Perhaps the most universal dream of all is that disgraceful dream of appearing in public places, and in society, with very little or nothing on. This dream spares neither age nor sex, I believe, and I dare say the innocency of wordless infancy is abused by it, and dotage pursued to the tomb. I have not the least doubt Adam and Eve had it in Eden; though up to the moment the fig-leaf came in, it is difficult to imagine just what plight they found themselves in that seemed improper; probably there was some plight. The most amusing thing about this dream is the sort of defensive process that goes on in the mind, in search of self-justification or explanation. Is there not some peculiar circumstance or special condition, in whose virtue it is wholly right and proper for one to come to a fashionable assembly clad simply in a towel, or to go about the street in nothing but a pair of kid gloves, or of pyjamas at the most? This, or something like it, the mind of the dreamer struggles to establish, with a good deal of anxious appeal to the bystanders and a final sense of the hopelessness of the cause.
One may easily laugh off this sort of dream in the morning, but there are other shameful dreams, whose inculpation projects itself far into the day, and whose infamy often lingers about one till lunch-time. Every one, nearly, has had them, but it is not the kind of dream that any one is fond of telling: the gross vanity of the most besotted dream-teller keeps that sort back. During the forenoon, at least, the victim goes about with the dim question whether he is not really that kind of man harassing him, and a sort of remote fear that he may be. I fancy that as to his nature and as to his mind, he is so, and that but for the supernal criticism, but for his soul, he might be that kind of man in very act and deed.

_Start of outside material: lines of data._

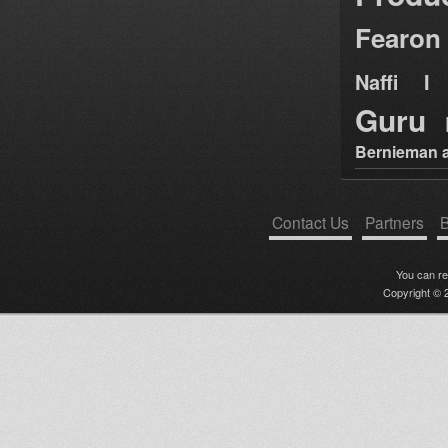
Fearon
Naffi I 
Guru
Bernieman a
Contact Us
Partners
B
You can r
Copyright © 2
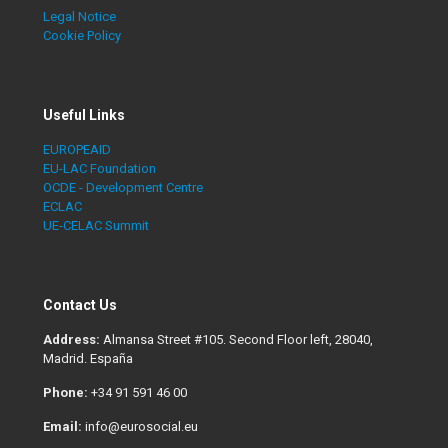
Legal Notice
Cookie Policy
Useful Links
EUROPEAID
EU-LAC Foundation
OCDE - Development Centre
ECLAC
UE-CELAC Summit
Contact Us
Address:
Almansa Street #105. Second Floor left, 28040,
Madrid. España
Phone:
+34 91 591 46 00
Email:
info@eurosocial.eu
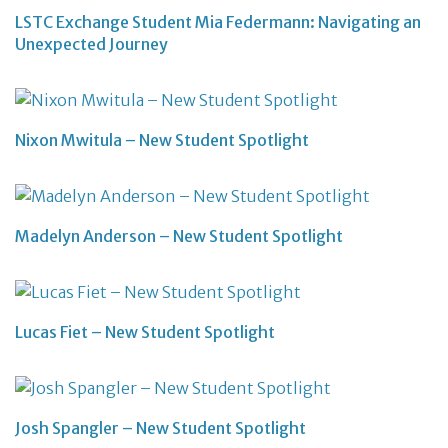
LSTC Exchange Student Mia Federmann: Navigating an
Unexpected Journey
Nixon Mwitula – New Student Spotlight
Madelyn Anderson – New Student Spotlight
Lucas Fiet – New Student Spotlight
Josh Spangler – New Student Spotlight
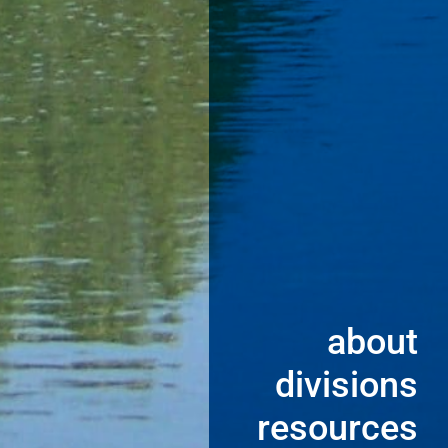
about
divisions
resources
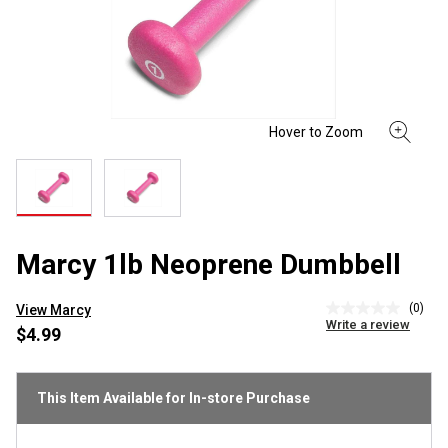
Marcy 1lb Neoprene Dumbbell
(0)
View Marcy
No
Write a review
rating
$4.99
value
Same
page
link.
This Item Available for In-store Purchase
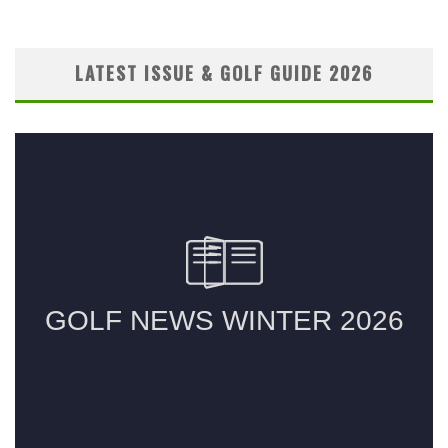
LATEST ISSUE & GOLF GUIDE 2026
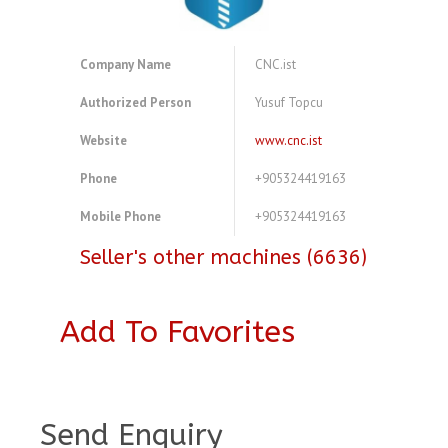
Company Name
CNC.ist
Authorized Person
Yusuf Topcu
Website
www.cnc.ist
Phone
+905324419163
Mobile Phone
+905324419163
Seller's other machines (6636)
Add To Favorites
A3835894
Send Enquiry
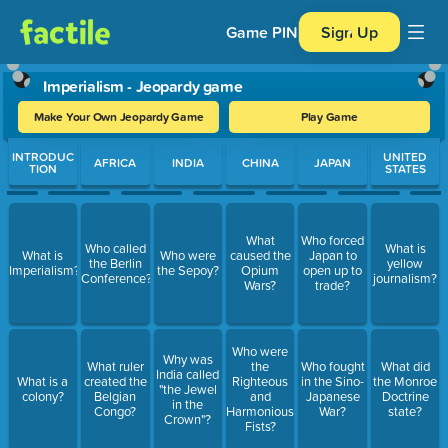
Game PIN
Sign Up
Imperialism - Jeopardy game
Make Your Own Jeopardy Game
Play Game
Use arrow keys to move between questions. Press Enter or Spa
INTRODUC
UNITED
AFRICA
INDIA
CHINA
JAPAN
TION
STATES
What
Who forced
Who called
What is
What is
Who were
caused the
Japan to
the Berlin
yellow
Imperialism?
the Sepoy?
Opium
open up to
Conference?
journalism?
Wars?
trade?
Who were
Why was
What ruler
the
Who fought
What did
India called
What is a
created the
Righteous
in the Sino-
the Monroe
"the Jewel
colony?
Belgian
and
Japanese
Doctrine
in the
Congo?
Harmonious
War?
state?
Crown"?
Fists?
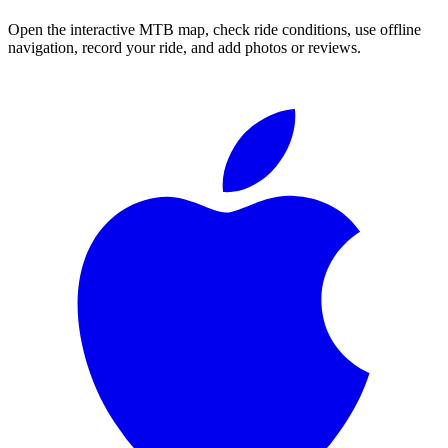
Open the interactive MTB map, check ride conditions, use offline
navigation, record your ride, and add photos or reviews.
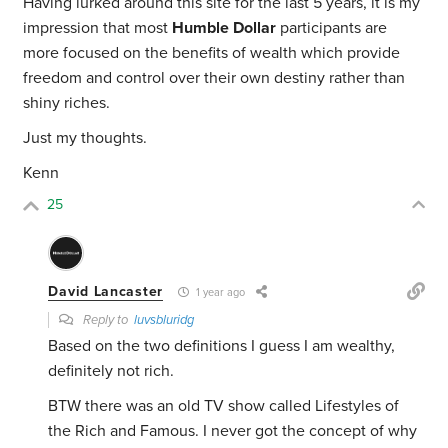
Having lurked around this site for the last 5 years, it is my
impression that most
Humble Dollar
participants are
more focused on the benefits of wealth which provide
freedom and control over their own destiny rather than
shiny riches.
Just my thoughts.
Kenn
25
David Lancaster
1 year ago
Reply to
luvsbluridg
Based on the two definitions I guess I am wealthy,
definitely not rich.
BTW there was an old TV show called Lifestyles of
the Rich and Famous. I never got the concept of why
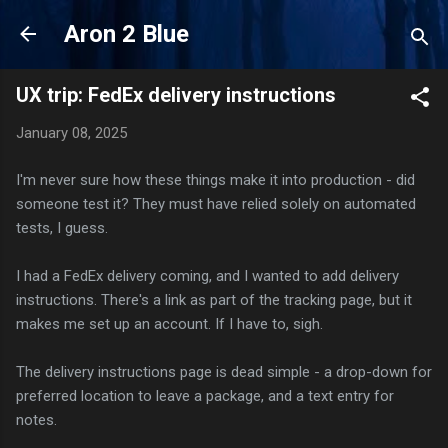
Skip to main content
Aron 2 Blue
UX trip: FedEx delivery instructions
January 08, 2025
I'm never sure how these things make it into production - did
someone test it? They must have relied solely on automated
tests, I guess.
I had a FedEx delivery coming, and I wanted to add delivery
instructions. There's a link as part of the tracking page, but it
makes me set up an account. If I have to, sigh.
The delivery instructions page is dead simple - a drop-down for
preferred location to leave a package, and a text entry for
notes.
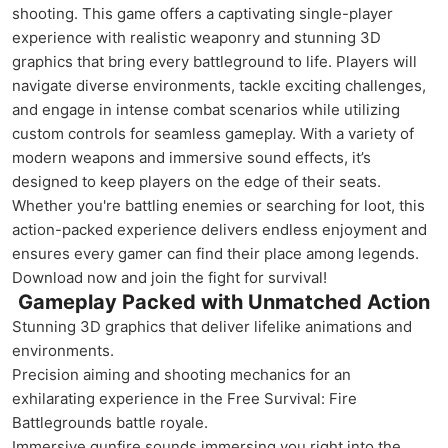
shooting. This game offers a captivating single-player
experience with realistic weaponry and stunning 3D
graphics that bring every battleground to life. Players will
navigate diverse environments, tackle exciting challenges,
and engage in intense combat scenarios while utilizing
custom controls for seamless gameplay. With a variety of
modern weapons and immersive sound effects, it’s
designed to keep players on the edge of their seats.
Whether you're battling enemies or searching for loot, this
action-packed experience delivers endless enjoyment and
ensures every gamer can find their place among legends.
Download now and join the fight for survival!
Gameplay Packed with Unmatched Action
Stunning 3D graphics that deliver lifelike animations and
environments.
Precision aiming and shooting mechanics for an
exhilarating experience in the Free Survival: Fire
Battlegrounds battle royale.
Immersive gunfire sounds immersing you right into the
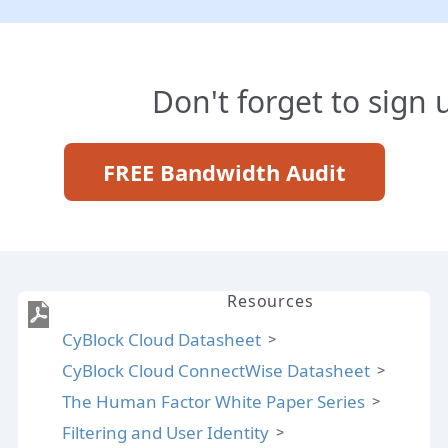
Don't forget to sign 
FREE Bandwidth Audit
Resources
CyBlock Cloud Datasheet
CyBlock Cloud ConnectWise Datasheet
The Human Factor White Paper Series
Filtering and User Identity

The dreams we sometimes have about other people are not without a curious suggestion; and the superstitious (of those superstitious who like to invent their own superstitions) might very well imagine that the persons dreamed of had a witting complicity in their facts, as well as the dreamer. This is a conjecture that must of course not be forced to any conclusion. One must not go to one of these persons and ask, however much one would like to ask, “Sir, have you no recollection of such and such a thing, at such and such a time and place, which happened to us in my dream?” Any such person would be fully justified in not answering the question. It would be, of all interviewing, the most intolerable species. Yet a singular interest, a curiosity not altogether indefensible, will attach to these persons in the dreamer’s mind, and he will not be without the sense, ever after, that he and they have a secret in common. This is dreadful, but the only thing that I can think to do about it is to urge people to keep out of other people’s dreams by every means in their power.